I asked Clare Clark why she chose to write about The Great War for We That Are Left, and to delve a little deeper into the characters and their world changing as a result of the war:
What inspired you to write We That Are Left?
It really started with spiritualism. I had written about spiritualism in a previous book and had always thought it was a Victorian phenomenon but, as I read, I discovered that the high point of spiritualism was during World War I, as grieving mothers, wives, and sisters tried desperately to reach out those they had lost.
Nowadays it is easy to dismiss spiritualism as mumbo-jumbo, a hoax cooked up by unprincipled swindlers to exploit the vulnerability of the bereaved, but that was not how many saw it at the time. The first decades of the twentieth century were the age of X-rays, of radio waves, of the first experiments with radioactivity. If it was possible to pick up the voice of someone many hundreds of miles away by means of a crystal set, why not a contraption that could pick up the voice of someone who had passed on?
Marconi, the Italian inventor famous for his work on radio transmission, was working on such a device when he died. Meanwhile Pierre Curie, who with his wife Marie Curie won the Nobel Prize in 1903 for their work on radioactivity, attended a series of séances in the belief that they might assist with his scientific researches. I am a skeptic but I was not at all sure that I too would not have chosen to believe.
And yet, as always, that was not the whole story, because, at the same time, in laboratories across Europe, physicists were making extraordinary discoveries. For the first time it was becoming clear that the atom was not the smallest unit of matter, that in fact an atom was formed of a nucleus around which electrons moved in pre-ordained orbits. According to the rules of classical physics this should have been impossible.
Even more startlingly, experiments seemed to prove that the electrons ‘jumped’ from one orbit to another and, while the probability when and in which direction they might do so could be calculated mathematically, it was impossible to know absolutely when it would happen. In the subatomic world, it seemed, there was no such thing as cause and effect.
This struck a huge chord with me, that, as millions of young lives were lost to the senseless slaughter in the trenches, science was declaring the world to be random at its core. The structure of the newly discovered atom also seemed to me to be a powerful analogy for the devastation of war, albeit a very unscientific one.
So many families lost their vital centre or nucleus, leaving the electrons who were left behind were left to describe orbitals that no longer had a centre. With the golden boy gone, what happened to the father who would have handed down the family house or business, the obsessively adoring mother, the sisters who, for better or worse, had always lived in the shadow of their idolised big brother? Those were the seeds from which this novel grew.
Why Herman Melville and his fictional descendants as your characters?
Actually I never intended readers to think of the Melvilles as descendants of Herman Melville. The connection was simply one that I imagined American visitors might make when thinking of an appropriate gift to bring to an English family.
I do like the connection though.
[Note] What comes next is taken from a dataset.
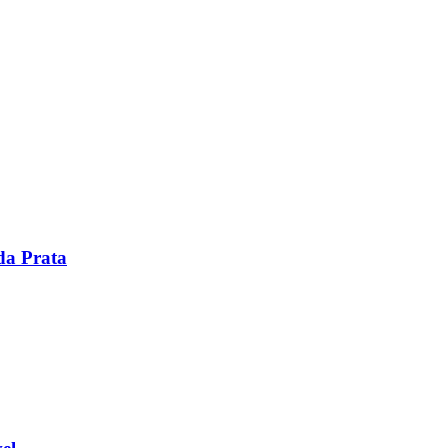
da Prata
Moby-Dick seemed relevant to this story because the elusive unknowable white whale in Melville’s novel is the centre of everyone’s preoccupations and yet means very different things to different people, just as the dead Theo represents such different things to the family and friends he leaves behind. As his sisters, Jessica and Phyllis have defined themselves, albeit in very different ways, according to his shape: with his death and all the changes that war has wrought, they suddenly have to face the possibility of lives that will be quite different from the ones they had been brought up to expect.
One is grateful for the freedom the new world offers, the other shattered by the destruction of her dreams. As for Oscar, as he is drawn into the Melville family, he becomes the person everyone increasingly looks to substitute for Theo, even though the two boys could not have been more different. The ways these three contrasting characters find to deal with the grief of loss and a new, upside-down world provides the centre for my story.
The Melville siblings and Oskar share a close bond but they also keep many secrets from each other about their lives, dreams, desires, and fears. Why is that?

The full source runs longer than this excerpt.